Night Watch
Description
$14.95
ISBN 0-921833-74-1
DDC C813'.54
Author
Publisher
Year
Contributor
Ellen Pilon is a library assistant in the Patrick Power Library at Saint
Mary’s University in Halifax.
Review
Most of the 12 stories in this collection are set in Ontario, but their
location could be anywhere in North America. The central characters tend
to be women nearing the age of 50. Their lives are unrewarding,
sometimes depressing, usually empty. Their family relationships, whether
with sons or parents or husbands, are unhappy. Love isn’t enduring;
it’s a destructive, fleeting emotion. In “Clafouti aux cerises,”
Judith is trying to decide whether or not to leave her unfaithful
husband after almost 25 years together. In “Justine and Rockette”

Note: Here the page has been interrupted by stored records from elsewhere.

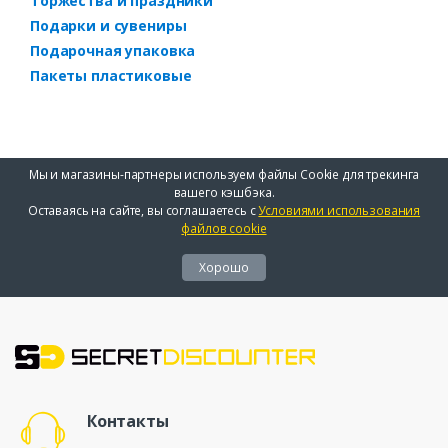
Торжества и праздники
Подарки и сувениры
Подарочная упаковка
Пакеты пластиковые
Мы и магазины-партнеры используем файлы Cookie для трекинга
вашего кэшбэка.
Оставаясь на сайте, вы соглашаетесь с
Условиями использования
файлов cookie
Хорошо
Контакты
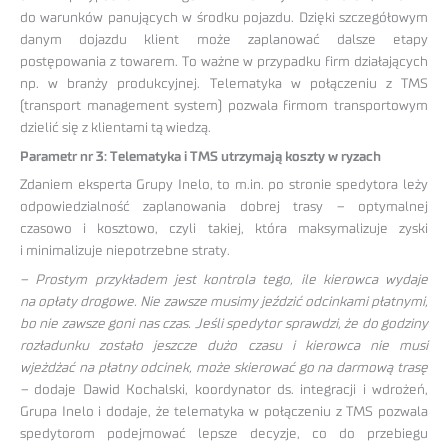
do warunków panujących w środku pojazdu. Dzięki szczegółowym
danym dojazdu klient może zaplanować dalsze etapy
postępowania z towarem. To ważne w przypadku firm działających
np. w branży produkcyjnej. Telematyka w połączeniu z TMS
(transport management system) pozwala firmom transportowym
dzielić się z klientami tą wiedzą.
Parametr nr 3: Telematyka i TMS utrzymają koszty w ryzach
Zdaniem eksperta Grupy Inelo, to m.in. po stronie spedytora leży
odpowiedzialność zaplanowania dobrej trasy – optymalnej
czasowo i kosztowo, czyli takiej, która maksymalizuje zyski
i minimalizuje niepotrzebne straty.
– Prostym przykładem jest kontrola tego, ile kierowca wydaje
na opłaty drogowe. Nie zawsze musimy jeździć odcinkami płatnymi,
bo nie zawsze goni nas czas. Jeśli spedytor sprawdzi, że do godziny
rozładunku zostało jeszcze dużo czasu i kierowca nie musi
wjeżdżać na płatny odcinek, może skierować go na darmową trasę
–
dodaje Dawid Kochalski, koordynator ds. integracji i wdrożeń,
Grupa Inelo i dodaje, że telematyka w połączeniu z TMS pozwala
spedytorom podejmować lepsze decyzje, co do przebiegu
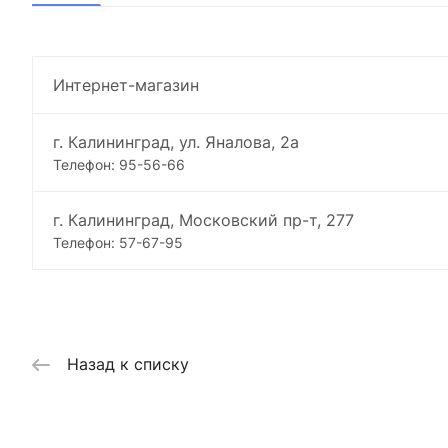
Интернет-магазин
г. Калининград, ул. Яналова, 2а
Телефон: 95-56-66
г. Калининград, Московский пр-т, 277
Телефон: 57-67-95
Назад к списку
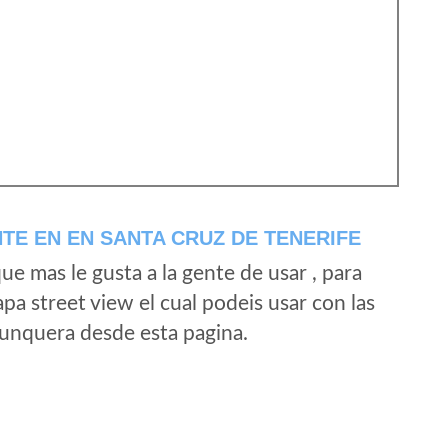
E EN EN SANTA CRUZ DE TENERIFE
e mas le gusta a la gente de usar , para
a street view el cual podeis usar con las
e unquera desde esta pagina.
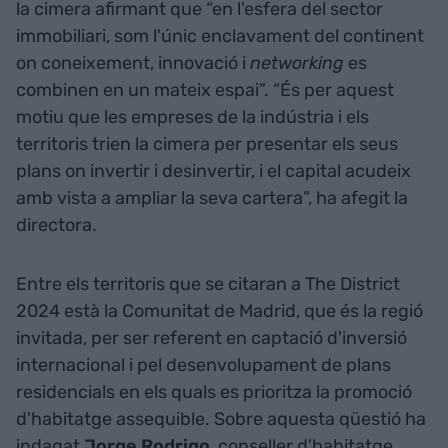
la cimera afirmant que “en l'esfera del sector
immobiliari, som l'únic enclavament del continent
on coneixement, innovació i
networking
es
combinen en un mateix espai”. “És per aquest
motiu que les empreses de la indústria i els
territoris trien la cimera per presentar els seus
plans on invertir i desinvertir, i el capital acudeix
amb vista a ampliar la seva cartera”, ha afegit la
directora.
Entre els territoris que se citaran a The District
2024 està la Comunitat de Madrid, que és la regió
invitada, per ser referent en captació d'inversió
internacional i pel desenvolupament de plans
residencials en els quals es prioritza la promoció
d'habitatge assequible. Sobre aquesta qüestió ha
indagat
Jorge Rodrigo
, conseller d'habitatge,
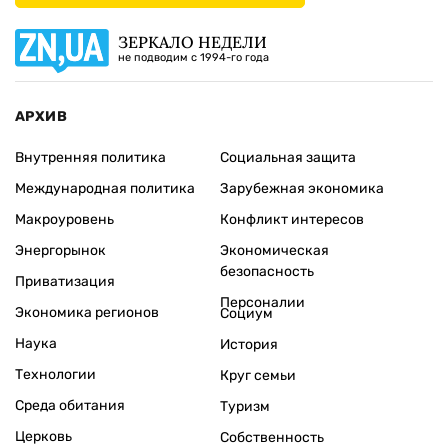
ЗЕРКАЛО НЕДЕЛИ
не подводим с 1994-го года
АРХИВ
Внутренняя политика
Социальная защита
Международная политика
Зарубежная экономика
Макроуровень
Конфликт интересов
Энергорынок
Экономическая
безопасность
Приватизация
Персоналии
Экономика регионов
Социум
Наука
История
Технологии
Круг семьи
Среда обитания
Туризм
Церковь
Собственность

Justine’s destructive relationship with Terry drives her to an
obsession with library book due-date stamps. The dog Rockette
affectionately nudges her, breaking the dismal pattern of her life and
introducing the suggestion of a fresh start. In “Intervals Between
Wars” Sandra uses her lacklustre husband for temporary
self-gratification, offers platitudes of comfort to her defeated son
(“‘Peter, hard times end; they get better.’ She can’t seem to
stop lying.”), steals from her clients, and thinks about the peace
achieved by her dead mother.
Four stories, gathered together under the title “Night Watch: A
Quartet,” portray scenes in the life of a woman named Pamela. The
Pamela stories are written with more detail and description than the
others, which are stark and unembellished, like the lives of the
characters. Although the threads of the four Pamela stories are
interwoven, the stories can also stand alone.
Zettell’s descriptions of relationships, even the most bizarre, are
painfully realistic. Her vivid portrayal of Everywoman anxieties (the
children gone wrong, like Pamela’s drug-seduced son Martin in “Night
Watch”; the husband who strays from the placid contentment of a
marriage gone dull) evoke sympathy and, more important, move the reader
to protest and self-examination.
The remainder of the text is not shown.